Friday, August 9, 2019

Mercurial


As I peddled south the sun dipped below Comb Ridge and I began thinking about the trading post, finding myself laughing out loud. Realizing how ridiculous I must look, I quickly checked the road to ensure nobody had seen my fit of laughter. I worried that anyone witnessing the episode would assume I had ridden myself insane.

The chain of events leading to my crackup began when Lorraine Black slumped into Twin Rocks earlier that week with a basket featuring Coyote surrounded by a circle of people holding hands. I complimented her on the weaving and began measuring the size and counting the coils as a prelude to negotiation. She immediately halted my evaluation and informed me the work was incomplete; it needed a horned toad fetish sown onto Coyote's belly to finish it.

In the past, Lorraine and her sister-in-law Peggy Black have used the coyote motif in conjunction with horned toads to illustrate how Coyote attempted to relieve the toad of his clean hogan and well-kept farm. In the children's story relating to the incident, despite Coyote's persistence, Horned Toad refused to voluntarily surrender the land. After becoming frustrated with the circumstances, Coyote devoured the toad and went inside the hogan to inspect his newly acquired property. Having been swallowed whole, Horned Toad decided to pull the trickster's vital organs until he killed the thief and reclaimed his farm.

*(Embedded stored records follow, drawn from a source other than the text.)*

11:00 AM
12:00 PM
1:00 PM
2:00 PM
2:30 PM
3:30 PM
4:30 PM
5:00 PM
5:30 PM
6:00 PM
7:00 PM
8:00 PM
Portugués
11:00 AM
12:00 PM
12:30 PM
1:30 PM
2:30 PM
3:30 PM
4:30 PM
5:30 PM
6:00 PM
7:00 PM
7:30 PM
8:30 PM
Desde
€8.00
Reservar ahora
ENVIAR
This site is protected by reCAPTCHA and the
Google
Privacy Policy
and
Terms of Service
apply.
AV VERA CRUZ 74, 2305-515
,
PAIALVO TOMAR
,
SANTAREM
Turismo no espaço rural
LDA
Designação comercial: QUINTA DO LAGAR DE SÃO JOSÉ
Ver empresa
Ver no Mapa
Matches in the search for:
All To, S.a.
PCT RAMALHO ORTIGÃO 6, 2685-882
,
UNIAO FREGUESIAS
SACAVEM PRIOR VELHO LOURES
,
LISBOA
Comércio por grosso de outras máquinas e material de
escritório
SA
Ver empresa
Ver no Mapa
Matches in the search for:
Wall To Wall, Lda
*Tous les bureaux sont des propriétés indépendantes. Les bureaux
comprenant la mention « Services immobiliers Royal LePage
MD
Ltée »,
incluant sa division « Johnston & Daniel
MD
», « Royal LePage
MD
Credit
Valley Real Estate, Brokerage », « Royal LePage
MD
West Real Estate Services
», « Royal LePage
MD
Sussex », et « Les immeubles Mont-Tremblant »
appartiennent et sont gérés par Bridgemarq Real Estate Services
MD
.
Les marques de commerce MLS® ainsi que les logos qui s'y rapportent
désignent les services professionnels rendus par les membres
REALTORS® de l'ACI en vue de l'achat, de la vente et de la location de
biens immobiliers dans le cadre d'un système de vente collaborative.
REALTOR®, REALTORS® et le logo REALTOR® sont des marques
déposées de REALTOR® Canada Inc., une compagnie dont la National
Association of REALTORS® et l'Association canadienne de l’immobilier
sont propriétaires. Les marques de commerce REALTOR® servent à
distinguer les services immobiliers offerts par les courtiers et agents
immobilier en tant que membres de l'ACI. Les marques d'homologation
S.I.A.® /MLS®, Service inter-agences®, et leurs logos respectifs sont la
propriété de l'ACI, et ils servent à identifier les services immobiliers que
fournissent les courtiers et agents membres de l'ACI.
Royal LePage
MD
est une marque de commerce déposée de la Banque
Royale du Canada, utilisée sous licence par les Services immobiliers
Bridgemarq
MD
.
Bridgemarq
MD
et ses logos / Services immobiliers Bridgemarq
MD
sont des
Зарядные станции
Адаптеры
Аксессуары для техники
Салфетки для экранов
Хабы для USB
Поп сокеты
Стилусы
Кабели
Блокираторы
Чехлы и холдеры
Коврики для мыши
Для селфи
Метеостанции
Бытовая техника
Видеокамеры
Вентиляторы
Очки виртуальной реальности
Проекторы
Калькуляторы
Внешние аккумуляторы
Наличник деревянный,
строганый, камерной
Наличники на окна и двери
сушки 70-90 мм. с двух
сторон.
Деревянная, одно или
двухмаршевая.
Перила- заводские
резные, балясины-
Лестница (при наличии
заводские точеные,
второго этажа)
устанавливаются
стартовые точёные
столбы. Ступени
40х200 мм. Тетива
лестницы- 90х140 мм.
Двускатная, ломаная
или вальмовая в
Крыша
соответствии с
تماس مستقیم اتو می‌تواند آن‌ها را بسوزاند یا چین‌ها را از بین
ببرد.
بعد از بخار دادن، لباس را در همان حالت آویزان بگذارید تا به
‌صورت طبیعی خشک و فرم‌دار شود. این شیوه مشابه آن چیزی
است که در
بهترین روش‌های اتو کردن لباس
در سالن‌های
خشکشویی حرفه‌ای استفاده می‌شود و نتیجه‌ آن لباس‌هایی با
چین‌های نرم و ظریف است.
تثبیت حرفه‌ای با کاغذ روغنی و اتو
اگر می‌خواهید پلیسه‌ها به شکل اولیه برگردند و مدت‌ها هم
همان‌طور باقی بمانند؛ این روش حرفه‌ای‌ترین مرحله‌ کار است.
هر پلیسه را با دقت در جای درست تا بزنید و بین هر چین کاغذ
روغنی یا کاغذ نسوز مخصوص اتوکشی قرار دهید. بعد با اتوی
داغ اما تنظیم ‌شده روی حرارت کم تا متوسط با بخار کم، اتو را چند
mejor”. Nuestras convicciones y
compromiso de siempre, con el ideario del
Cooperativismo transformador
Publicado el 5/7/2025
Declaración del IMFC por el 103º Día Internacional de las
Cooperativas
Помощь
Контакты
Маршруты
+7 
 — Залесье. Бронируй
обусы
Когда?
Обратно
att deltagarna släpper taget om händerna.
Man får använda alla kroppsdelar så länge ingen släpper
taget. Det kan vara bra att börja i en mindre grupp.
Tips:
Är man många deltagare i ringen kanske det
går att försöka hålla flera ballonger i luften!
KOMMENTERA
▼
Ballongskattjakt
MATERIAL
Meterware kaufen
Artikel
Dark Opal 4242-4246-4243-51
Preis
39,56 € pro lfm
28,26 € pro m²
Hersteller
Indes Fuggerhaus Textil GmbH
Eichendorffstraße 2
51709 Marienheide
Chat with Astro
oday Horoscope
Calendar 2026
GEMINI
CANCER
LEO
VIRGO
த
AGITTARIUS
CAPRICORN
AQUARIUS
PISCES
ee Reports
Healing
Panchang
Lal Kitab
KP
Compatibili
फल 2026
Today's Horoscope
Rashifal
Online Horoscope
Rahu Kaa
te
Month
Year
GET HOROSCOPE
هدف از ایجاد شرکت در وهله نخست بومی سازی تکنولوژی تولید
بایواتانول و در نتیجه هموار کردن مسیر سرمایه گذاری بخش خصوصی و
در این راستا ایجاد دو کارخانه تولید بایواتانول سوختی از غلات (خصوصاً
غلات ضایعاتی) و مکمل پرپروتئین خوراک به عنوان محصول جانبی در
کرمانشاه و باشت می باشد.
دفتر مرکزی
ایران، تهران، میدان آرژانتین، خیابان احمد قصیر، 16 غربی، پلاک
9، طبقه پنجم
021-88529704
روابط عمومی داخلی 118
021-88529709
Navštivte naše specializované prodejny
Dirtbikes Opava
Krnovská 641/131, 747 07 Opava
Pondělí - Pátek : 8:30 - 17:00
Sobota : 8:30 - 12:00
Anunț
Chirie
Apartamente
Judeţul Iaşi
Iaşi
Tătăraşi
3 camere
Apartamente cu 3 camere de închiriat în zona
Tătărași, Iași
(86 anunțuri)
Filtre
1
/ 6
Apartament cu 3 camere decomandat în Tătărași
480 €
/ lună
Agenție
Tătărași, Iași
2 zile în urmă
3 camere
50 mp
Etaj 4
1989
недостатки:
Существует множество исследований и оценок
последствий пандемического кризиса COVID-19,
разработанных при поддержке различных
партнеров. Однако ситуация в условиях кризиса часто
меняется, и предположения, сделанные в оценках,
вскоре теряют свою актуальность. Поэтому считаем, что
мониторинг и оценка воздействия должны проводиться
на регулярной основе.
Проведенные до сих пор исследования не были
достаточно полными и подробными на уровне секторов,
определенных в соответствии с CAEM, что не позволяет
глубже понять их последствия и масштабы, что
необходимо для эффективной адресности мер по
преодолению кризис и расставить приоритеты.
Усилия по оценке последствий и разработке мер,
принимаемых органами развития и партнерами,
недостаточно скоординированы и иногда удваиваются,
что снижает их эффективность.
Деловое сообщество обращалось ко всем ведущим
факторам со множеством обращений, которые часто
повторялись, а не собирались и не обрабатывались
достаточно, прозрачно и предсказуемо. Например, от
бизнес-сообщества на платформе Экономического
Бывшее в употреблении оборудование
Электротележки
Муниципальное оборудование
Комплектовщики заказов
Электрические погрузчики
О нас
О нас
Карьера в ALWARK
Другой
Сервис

Lorraine and I unsuccessfully searched the cases for a suitable fetish. After a while, she said, "Hey wait, what's that?" I told her it was a badger fetish and wouldn't work for what she wanted. As she inspected the carving, I could see the wheels begin to turn. She was about to give birth to a new tradition.

Navajo culture tends to be somewhat fluid and this was going to be one of those times when adaptation carried the day. So, as Lorraine began sewing the carving onto the basket, she also fabricated a story to convince me Badger was an appropriate individual for the design. In the end, we had a good laugh and the tradition of Coyote eating Horned Toad became the story of Badger and the trickster.

A few days later, I was engaged in cleaning up a mess in the showroom while Barry talked to a young couple about Navajo baskets. I noticed him reach for the Badger/Horned Toad basket and begin telling the story of Horned Toad's clean hogan and nice farm. Apparently, he had not realized how tradition had migrated or how Horned Toad had become Badger. Not wanting to embarrass him in the middle of his sales pitch, I waited until later to note the change.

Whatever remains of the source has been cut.